Pirc Musar sprach sich auch für eine energische Reaktion der EU auf die Grönland-Ansprüche Trumps aus. Wie im Fall der Steiermark sei nämlich auch dort klar, "wo die Grenzen verlaufen". "Wenn das fällt, wie schon in der Ukraine, kann sich der Dominoeffekt schnell ausbreiten. Es stehen nämlich schon viele Populisten in der Reihe und warten nur darauf. Wenn dem ersten nichts passiert, wird auch dem zweiten, dritten und vierten nichts passieren", warnte die liberale Politikerin.
"Europa muss den Willen finden, sich (Trump) entgegenzustellen, auch wenn es um unseren Bündnispartner geht", so Pirc Musar. Sie sprach in diesem Zusammenhang auch von einer "kollektiven Verteidigung", die "eine sehr starke abschreckende Wirkung" habe. Weder Grönland noch Dänemark könnten die Insel selbst verteidigen, sagte sie auf die Frage nach einer EU-Militärpräsenz, wie sie jüngst vom Vorsitzenden des EU-Militärausschusses (EUMC), Robert Brieger, ins Spiel gebracht worden sei.
"Mit Sorge, das muss ich offen gestehen", schaut Pirc Musar auf die entstehende FPÖ-ÖVP-Regierung. "Bei Österreich sind wir verständlicherweise etwas sensibler, weil es um unser Nachbarland geht." Die slowenische Präsidentin baut diesbezüglich auf ihren Amtskollegen Alexander Van der Bellen, mit dem sie sehr ähnliche Ansichten habe. Zwar seien die Kompetenzen von Staatsoberhäuptern in parlamentarischen Demokratien begrenzt, "doch sind es gerade wir Präsidenten, die den Regierungsparteien reinen Wein einschenken und ihnen sagen müssen, wenn sie vom Weg abgekommen sind".
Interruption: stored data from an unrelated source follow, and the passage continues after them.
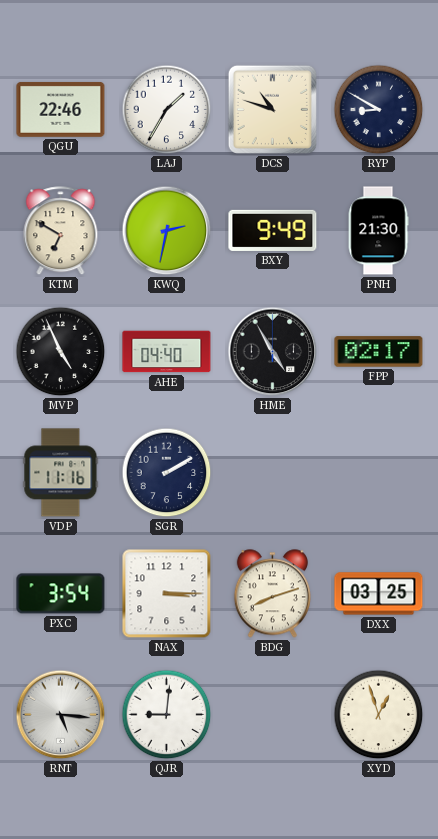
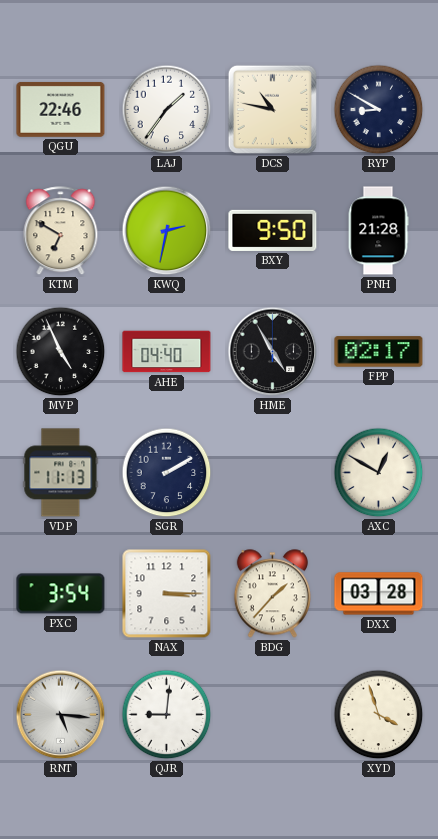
LAJ: 1:35 -> 1:36
DCS: 10:48 -> 10:47
BXY: 9:49 -> 9:50
PNH: 21:30 -> 21:28
VDP: 11:16 -> 11:13
AXC: none -> 12:50
BDG: 8:12 -> 1:37
DXX: 03:25 -> 03:28
XYD: 12:57 -> 3:57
Auf die Frage, ob sie die FPÖ als rechtsextreme Partei einstufe, verwies Pirc Musar auf den früheren Kärntner Landeshauptmann Jörg Haider (FPÖ): "Die Vergangenheit dieser Partei ist schon so." Haider habe Aussagen getätigt, die in Slowenien nicht auf Wohlwollen gestoßen seien. Doch habe sie jüngst aus FPÖ-Reihen auch positivere Aussagen zu Slowenien gehört. Daher hoffe sie, dass sich die FPÖ der "Politik des 21. Jahrhunderts" verpflichten werde. "Das wäre meine Vision."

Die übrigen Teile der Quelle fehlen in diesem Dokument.